In 1608, Giganti made good the promise in his first book that he would publish a second volume.[5] Titled Libro secondo di Niccoletto Giganti Venetiano, it covers the same weapons as the first as well as rapier and buckler, rapier and cloak, rapier and shield, single dagger, and mixed weapon encounters. This text in turn promises two additional works, on the dagger and on cutting with the rapier, but there is no record of these books ever being published.

While Giganti's second book quickly disappeared from history, his first seems to have been quite popular: reprints, mostly unauthorized, sprang up many times over the subsequent decades, both in the original Italian and, beginning in 1619, in French and German translations. This unauthorized dual-language edition also included book 2 of Salvator Fabris' 1606 treatise Lo Schermo, overo Scienza d’Arme which, coupled with the loss of Giganti's true second book, is probably what has lead many later bibliographers to accuse Giganti himself of plagiarism.

Treatise

Research on Giganti's newly-rediscovered second book is still ongoing, and it is not currently included in the tables below.

Additional Resources

  • Giganti, Nicoletto; Pendragon, Joshua; Terminiello, Piermarco. The 'Lost' Second Book of Nicoletto Giganti (1608): A Rapier Fencing Treatise. Vulpes, 2013. ISBN 978-1909348318
  • Leoni, Tom. Venetian Rapier: The School, or Salle. Nicoletto Giganti's 1606 Rapier Fencing Curriculum. Wheaton, IL: Freelance Academy Press, 2010. ISBN 978-0-9825911-2-3
  • Mediema, Aaron Taylor.

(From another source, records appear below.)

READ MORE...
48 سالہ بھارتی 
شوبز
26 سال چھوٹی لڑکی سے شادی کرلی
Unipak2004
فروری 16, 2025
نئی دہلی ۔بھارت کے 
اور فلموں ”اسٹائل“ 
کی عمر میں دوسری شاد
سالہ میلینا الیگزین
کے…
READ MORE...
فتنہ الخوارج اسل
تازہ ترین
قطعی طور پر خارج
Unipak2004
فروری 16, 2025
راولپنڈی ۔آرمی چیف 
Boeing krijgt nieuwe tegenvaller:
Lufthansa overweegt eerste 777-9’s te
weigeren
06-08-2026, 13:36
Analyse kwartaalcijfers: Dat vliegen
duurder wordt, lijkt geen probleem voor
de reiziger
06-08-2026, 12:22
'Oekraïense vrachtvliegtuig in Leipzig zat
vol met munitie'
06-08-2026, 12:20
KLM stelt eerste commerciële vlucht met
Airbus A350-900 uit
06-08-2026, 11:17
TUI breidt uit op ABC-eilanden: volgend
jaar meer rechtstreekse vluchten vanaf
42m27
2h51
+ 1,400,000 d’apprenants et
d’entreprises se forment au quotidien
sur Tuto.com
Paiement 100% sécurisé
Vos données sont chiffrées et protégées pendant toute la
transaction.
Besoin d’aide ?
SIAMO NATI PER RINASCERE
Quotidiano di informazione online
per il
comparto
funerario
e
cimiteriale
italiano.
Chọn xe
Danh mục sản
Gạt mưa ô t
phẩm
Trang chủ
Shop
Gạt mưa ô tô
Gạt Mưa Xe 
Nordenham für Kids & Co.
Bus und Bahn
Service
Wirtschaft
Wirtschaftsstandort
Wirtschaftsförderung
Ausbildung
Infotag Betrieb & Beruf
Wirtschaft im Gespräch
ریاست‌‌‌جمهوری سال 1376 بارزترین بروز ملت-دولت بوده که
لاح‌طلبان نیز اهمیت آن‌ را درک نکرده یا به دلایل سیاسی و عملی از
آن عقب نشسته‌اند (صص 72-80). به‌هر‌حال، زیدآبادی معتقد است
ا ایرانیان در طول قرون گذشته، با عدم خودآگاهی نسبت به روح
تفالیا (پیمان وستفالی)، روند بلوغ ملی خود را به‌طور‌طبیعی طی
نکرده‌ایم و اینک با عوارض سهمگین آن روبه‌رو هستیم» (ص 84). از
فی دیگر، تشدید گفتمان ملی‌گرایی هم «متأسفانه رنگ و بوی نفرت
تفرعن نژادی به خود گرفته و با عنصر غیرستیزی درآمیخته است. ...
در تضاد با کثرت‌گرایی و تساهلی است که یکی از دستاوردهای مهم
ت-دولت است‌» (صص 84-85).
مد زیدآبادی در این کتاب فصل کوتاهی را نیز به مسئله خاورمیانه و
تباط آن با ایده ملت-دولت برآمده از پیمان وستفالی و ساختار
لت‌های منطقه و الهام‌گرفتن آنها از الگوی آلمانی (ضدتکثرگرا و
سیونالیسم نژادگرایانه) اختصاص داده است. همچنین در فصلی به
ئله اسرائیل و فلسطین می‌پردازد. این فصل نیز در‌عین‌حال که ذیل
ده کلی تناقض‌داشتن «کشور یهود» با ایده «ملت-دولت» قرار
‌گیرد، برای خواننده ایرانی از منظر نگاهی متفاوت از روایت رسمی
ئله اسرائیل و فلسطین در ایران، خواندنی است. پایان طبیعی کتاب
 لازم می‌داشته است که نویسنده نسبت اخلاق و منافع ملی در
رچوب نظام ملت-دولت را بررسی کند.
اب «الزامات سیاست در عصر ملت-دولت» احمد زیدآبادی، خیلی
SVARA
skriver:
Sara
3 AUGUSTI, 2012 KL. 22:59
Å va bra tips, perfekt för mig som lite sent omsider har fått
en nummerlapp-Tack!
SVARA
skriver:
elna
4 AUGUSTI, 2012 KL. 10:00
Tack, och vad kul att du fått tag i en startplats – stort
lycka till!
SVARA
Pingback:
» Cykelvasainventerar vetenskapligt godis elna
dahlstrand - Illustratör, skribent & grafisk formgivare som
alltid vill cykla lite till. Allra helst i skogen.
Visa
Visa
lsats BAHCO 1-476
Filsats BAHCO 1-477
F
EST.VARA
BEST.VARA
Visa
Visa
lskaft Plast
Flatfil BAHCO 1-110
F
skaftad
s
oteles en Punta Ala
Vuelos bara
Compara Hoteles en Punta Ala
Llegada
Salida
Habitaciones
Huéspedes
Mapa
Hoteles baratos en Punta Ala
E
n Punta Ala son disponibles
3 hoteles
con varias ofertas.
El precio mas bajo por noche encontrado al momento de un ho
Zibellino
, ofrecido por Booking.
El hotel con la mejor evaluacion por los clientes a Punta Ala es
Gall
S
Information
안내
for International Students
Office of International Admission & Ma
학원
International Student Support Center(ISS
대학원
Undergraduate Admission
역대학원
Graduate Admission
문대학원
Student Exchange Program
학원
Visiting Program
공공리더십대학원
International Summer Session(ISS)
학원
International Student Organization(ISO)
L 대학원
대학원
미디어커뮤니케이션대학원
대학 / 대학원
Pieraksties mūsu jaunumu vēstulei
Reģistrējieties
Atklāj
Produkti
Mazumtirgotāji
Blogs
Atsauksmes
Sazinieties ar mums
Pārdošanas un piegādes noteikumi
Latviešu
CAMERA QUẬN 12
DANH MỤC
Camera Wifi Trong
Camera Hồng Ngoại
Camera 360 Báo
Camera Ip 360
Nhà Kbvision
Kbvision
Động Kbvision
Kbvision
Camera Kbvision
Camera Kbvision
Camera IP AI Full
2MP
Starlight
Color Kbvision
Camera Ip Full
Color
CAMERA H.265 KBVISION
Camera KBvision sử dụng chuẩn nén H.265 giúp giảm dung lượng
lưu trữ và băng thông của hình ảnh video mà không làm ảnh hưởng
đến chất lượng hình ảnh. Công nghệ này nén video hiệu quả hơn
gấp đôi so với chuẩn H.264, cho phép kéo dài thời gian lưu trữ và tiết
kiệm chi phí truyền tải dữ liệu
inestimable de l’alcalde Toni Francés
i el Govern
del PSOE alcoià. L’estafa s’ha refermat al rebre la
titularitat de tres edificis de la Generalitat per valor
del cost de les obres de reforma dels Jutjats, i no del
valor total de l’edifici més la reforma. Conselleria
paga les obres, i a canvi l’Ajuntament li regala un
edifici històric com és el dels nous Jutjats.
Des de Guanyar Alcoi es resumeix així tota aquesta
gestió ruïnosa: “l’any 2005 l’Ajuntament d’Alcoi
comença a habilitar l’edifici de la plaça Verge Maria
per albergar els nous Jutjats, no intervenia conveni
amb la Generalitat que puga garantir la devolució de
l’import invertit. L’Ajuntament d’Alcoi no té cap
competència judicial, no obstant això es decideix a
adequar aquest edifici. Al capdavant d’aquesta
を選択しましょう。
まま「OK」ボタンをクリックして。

Nicoletto Giganti's the School of the Sword: A New Translation by Aaron Taylor Miedema. Legacy Books Press, 2014. ISBN 978-1927537077

References

  1. Leoni, p xii.
  2. Lancellotti, Francesco Maria. Quadro letterario degli uomini illustri della città di Fossombrone. In Colucci, Giuseppe. Antichità picene, XXVIII. Fermo, 1796. p 33.
  3. Calcaterra, Francesco. Corti e cortigiani nella Roma barocca. Rome, 2012. p 76.
  4. Leoni, p xi.
  5. This treatise was considered lost for centuries, and as early as 1673 the Sicilian master Giuseppe Morsicato Pallavicini stated that this second book was never published at all. See La seconda parte della scherma illustrata. Palermo, 1673. p v.